El organismo publica un informe, elaborado antes del robo de las joyas de la Corona, que señala la mala gestión del presupuesto y el retraso en los trabajos de mantenimiento

El tribunal de Cuentas de Francia ha publicado este jueves el informe sobre la gestión del Museo del Louvre, menos de un mes después del robo de ocho joyas de la Corona del pasado 19 de octubre. El organismo, que elaboró el documento antes de que se produjera el asalto, abarca el periodo de 2018 a 2024 y critica que, durante todos esos años, la dirección del museo priorizó la adquisición de obras a la seguridad o mejora de las instalaciones. Se compraron 2.754 piezas en ocho años.

El museo “priorizó operaciones visibles y atractivas (en particular la adquisición de obras) al mantenimiento y renovación de edificios e instalaciones, especialmente los sistemas de seguridad que, sin embargo, son esenciales para asegurar el funcionamiento sostenible de la institución y garantizar condiciones satisfactorias para los visitantes”, señala el documento, de más de 100 páginas.

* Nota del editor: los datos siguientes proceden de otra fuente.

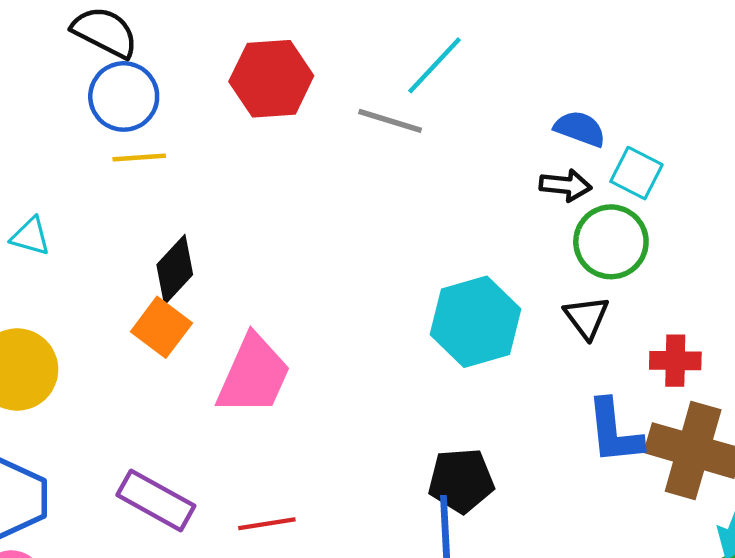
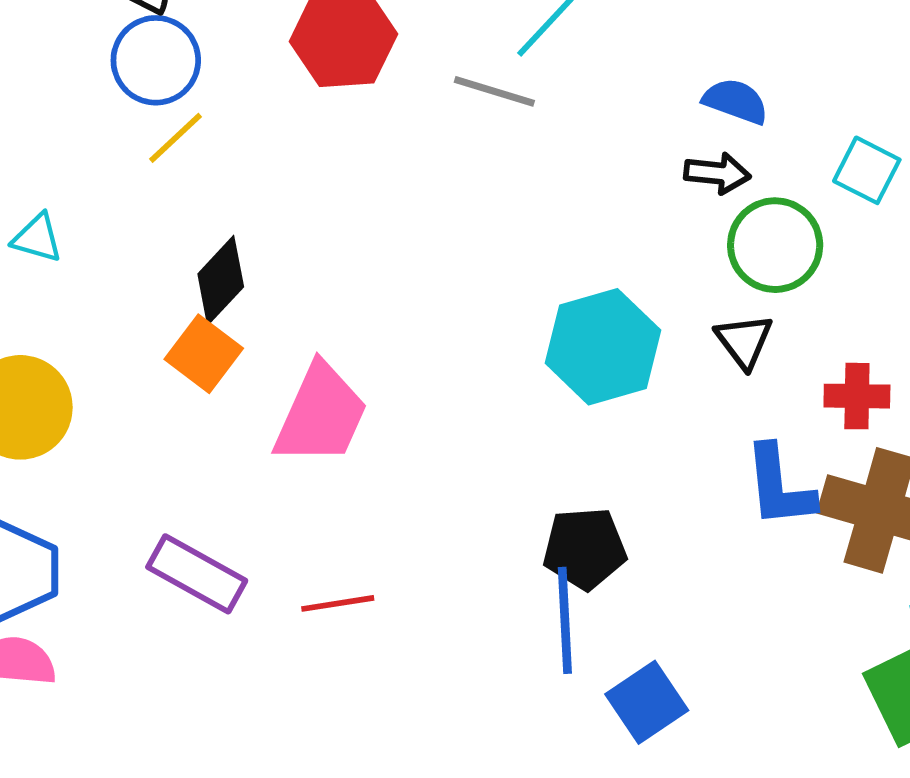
yellow line: (139, 158) -> (176, 138), turned -39
cyan square: (636, 173) -> (867, 170), moved

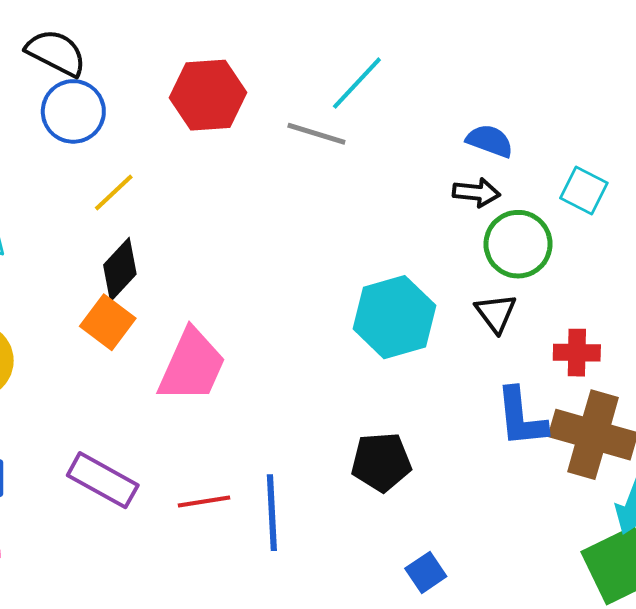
yellow line: (176, 138) -> (114, 192), moved
blue line: (565, 620) -> (272, 513), moved
blue square: (647, 702) -> (426, 572), size x0.7

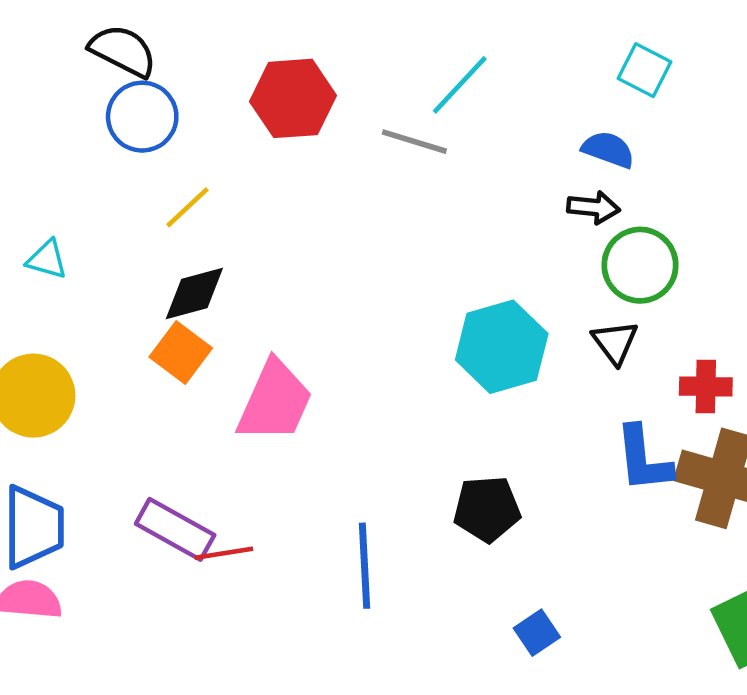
cyan square: (584, 190) -> (645, 70), moved
black diamond: (120, 269) -> (194, 294), turned 32
red line: (204, 501) -> (224, 553), moved

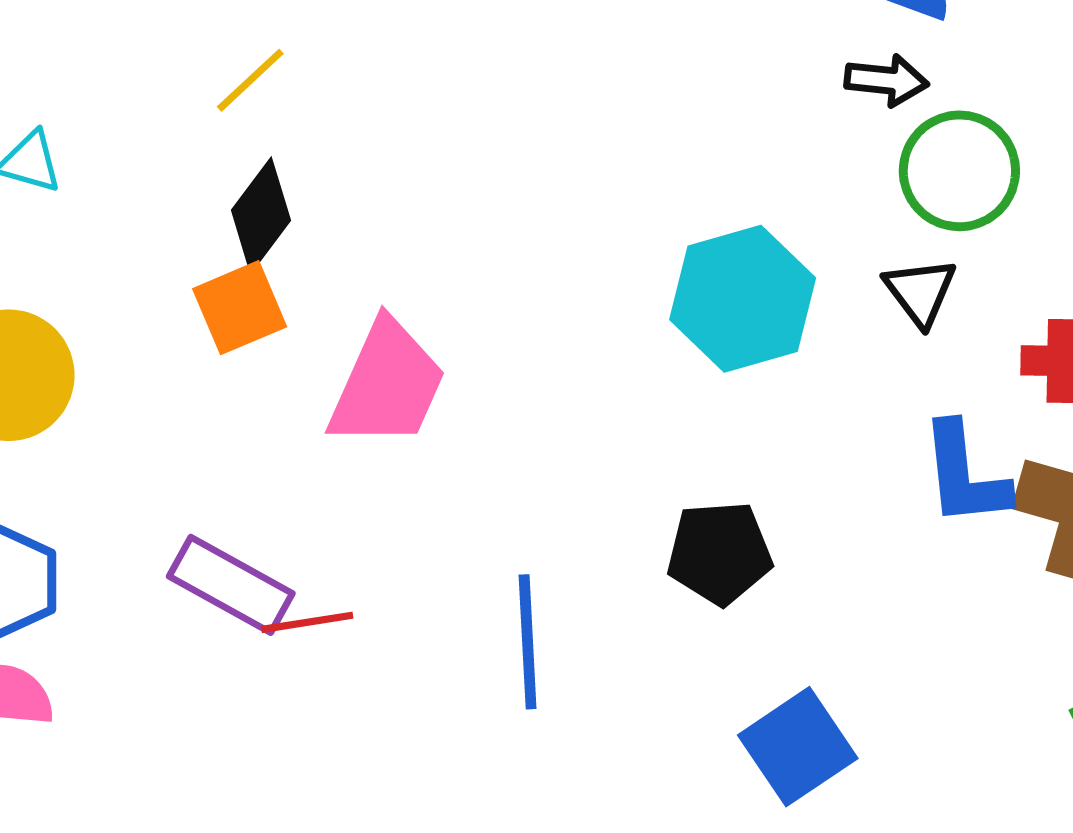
black diamond: (194, 294) -> (261, 215), turned -38
orange square: (181, 352) -> (240, 308), turned 30
blue square: (537, 633) -> (798, 747), size x1.6

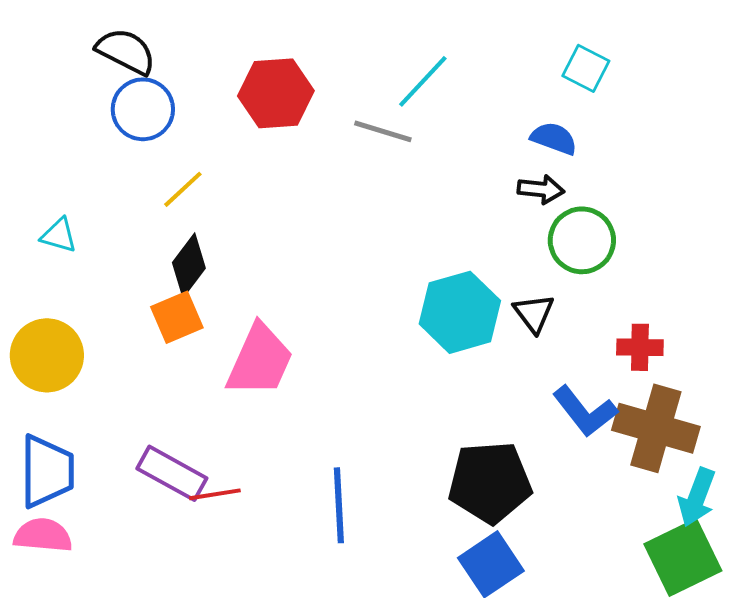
black triangle: (920, 292) -> (534, 313), moved
blue L-shape: (965, 475) -> (585, 411), turned -32
black pentagon: (719, 553) -> (490, 482), moved, size x1.4

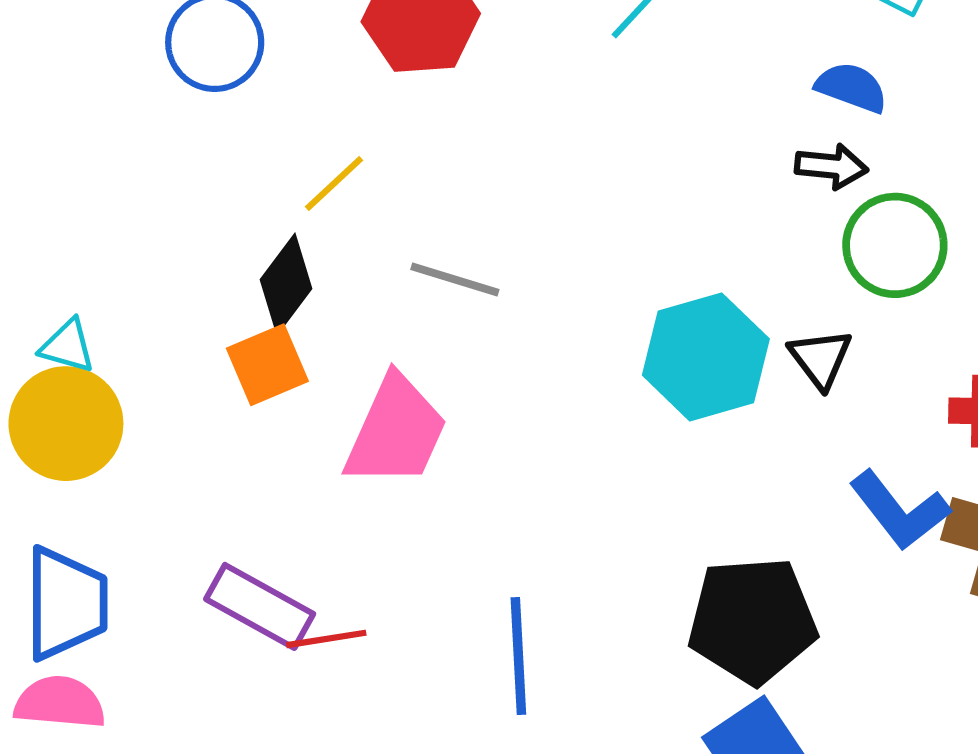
gray line: (383, 131) -> (455, 279), moved
yellow line: (183, 189) -> (334, 183), moved
cyan triangle: (59, 235) -> (67, 346), moved

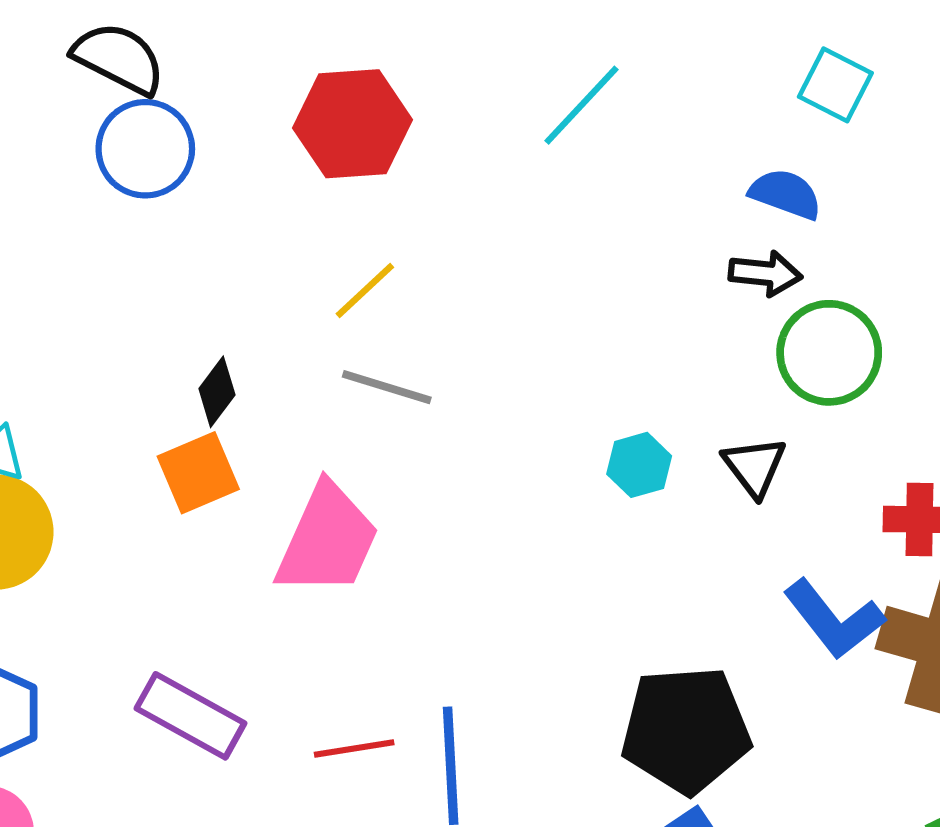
yellow line: (334, 183) -> (365, 291), moved
black diamond: (286, 284) -> (217, 392), size x0.7
cyan hexagon: (706, 357) -> (639, 465), size x0.5
red line: (326, 639) -> (354, 749), moved

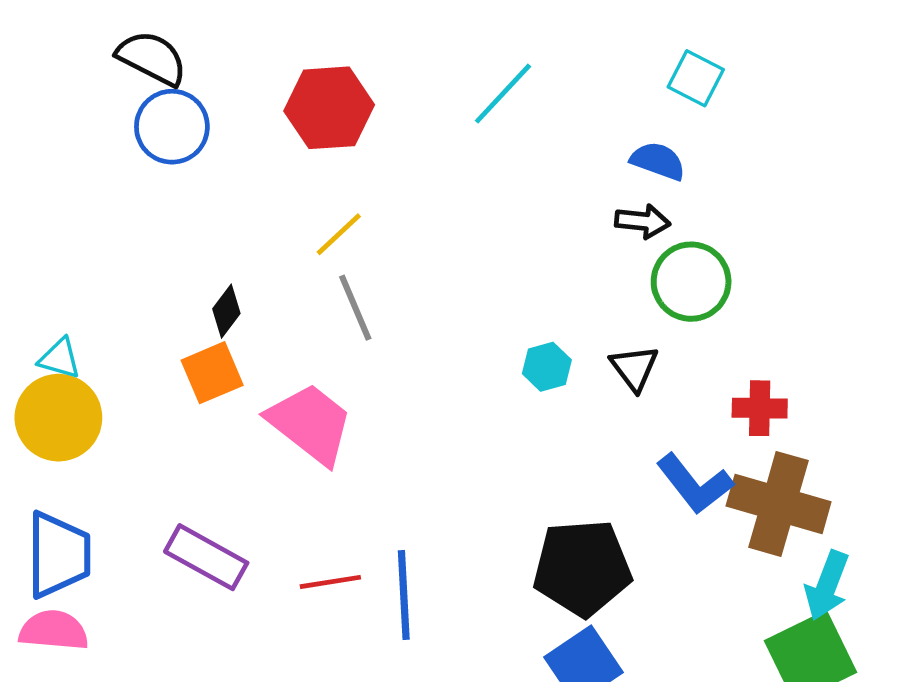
gray line: (387, 387) -> (355, 308), turned 50
pink trapezoid: (328, 540) -> (310, 424), turned -76

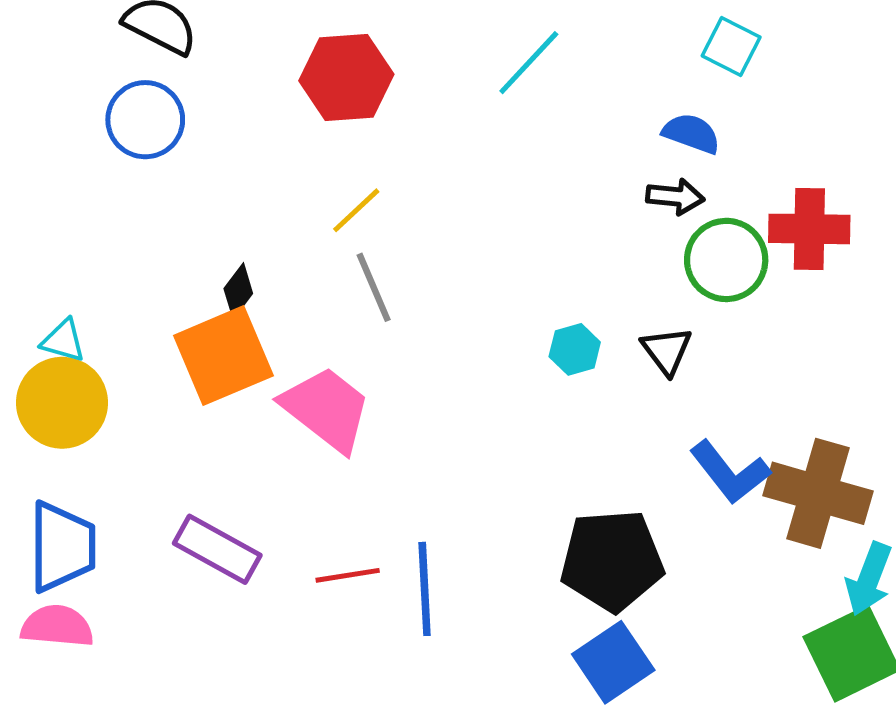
blue circle: (172, 127) -> (145, 120), moved
orange square: (212, 373) -> (223, 356), size x1.5
red cross: (760, 408) -> (809, 229), moved, size x1.4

Durante el periodo analizado ha habido dos presidentes: Jean-Luc Martínez, de 2013 a 2021, y Laurence des Cars, nombrada ese año y actual responsable. El museo solo movilizó en estos años 27 millones de euros para trabajos de mantenimiento de las instalaciones y 60 millones para labores de restauración. Esto contrasta con los 105,4 millones comprometidos para la adquisición de obras. Según el Tribunal de Cuentas, el presupuesto de adquisiciones “debe ajustarse en función de las otras necesidades de financiación”.